The Bias Classifier directory on Github contains the trained model, as well as Python code to train a model and to classify new data, the data used for training, and a sample of test data (a held-out set) with true labels and the classifier scores.  In the training data, label ‘0’ corresponds to the ‘least-biased’ class, ‘1’ corresponds to ‘left’, and ‘2’ corresponds to ‘right’. 

This classifier takes as input a 2-column CSV file, where the first column corresponds to the headlines and second one corresponds to the article texts. 

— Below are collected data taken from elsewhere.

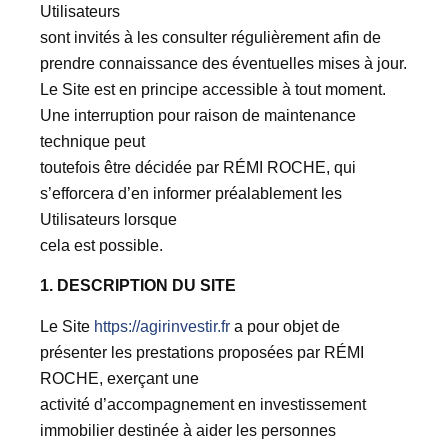
Utilisateurs
sont invités à les consulter régulièrement afin de
prendre connaissance des éventuelles mises à jour.
Le Site est en principe accessible à tout moment.
Une interruption pour raison de maintenance
technique peut
toutefois être décidée par RÉMI ROCHE, qui
s’efforcera d’en informer préalablement les
Utilisateurs lorsque
cela est possible.
1. DESCRIPTION DU SITE
Le Site
https://agirinvestir.fr
a pour objet de
présenter les prestations proposées par RÉMI
ROCHE, exerçant une
activité d’accompagnement en investissement
immobilier destinée à aider les personnes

Usage for the Python code:

    python -args

    The arguments are:
    -t, --trainset: Path to training data (if you are training a model)
    -m, --model: Path to model (if you are using a pre-trained model)
    -d, --dump: Dump trained model? Default is False
    -v, --verbose: Default is non-verbose
    -c, --classify: Path to new inputs to classify
    -s, --save: Path to the output file (default is 'output.csv')


    The output is a number between -1 and 1, where -1 is most left-biased, 1 is most right-biased, and 0 is least-biased.


    The articles come from the crawled data - a hand-picked subset of sites that were labeled as "right", "right-center", "left", "left-center", and "least-biased" by   I used one subset of sources for the training data and a different subset of sources for the testing data in order to avoid overfitting.   I also trained a separate model on all of the sources I had available - since it is trained on more data, it may perform better. This model is also available in the Github directory under the name “trained_model_all_sources.pkl”

    It is worth noting that articles from  'right-center' and 'left-center' sources often exhibit only a subtle bias, if any at all.  This is because the bias of these sources is often not evident on a per-article basis, but only on a per-source basis.  It may exhibit itself, for example, through story selection rather than through loaded language.  For this reason I did not include articles from 'right-center' and 'left-center' sources in the training data, but I did use them for evaluation. 


    The classifier has a two-tiered architecture, where first the unbiased articles are filtered out, and then a second model distinguishes between right and left bias.  Both models are Logistic Regressions based on lexical n-gram features, implemented through scikit-learn.


    Both models rely on bag-of-word n-gram features (unigrams, bigrams, trigrams).


    The output is a number between -1 and 1, where -1 is most left-biased, 1 is most right-biased, and 0 is least-biased. For evaluation purposes, scores below 0 are considered “left”, above 0 are considered “right”, and 0 is considered “least-biased”. 

    As previously mentioned, along with the 3 classes that are present in the training data, there are two addition in-between classes that I used for evaluation only.  

    In order to be counted as correct for recall, right-center can be predicted as either 'right' or 'least-biased', and left-center can be predicted as 'left' or 'least-biased'.  In addition, when calculating the precision of the 'least-biased' class,  'least-biased', 'right-center' and 'left-center' true classes all count as correct. 

Class           Precision   Recall
Right           45%         82%
Left            70%         71%
Right-center    N/A         70%
Left-center     N/A         60%
Least-biased    96%         33%


    Unlike the Sensationalism classifier, this classifier relies on lexical features, which may be specific to the current political climate etc.  This means that the training data might "expire" and as a result the accuracy could decrease.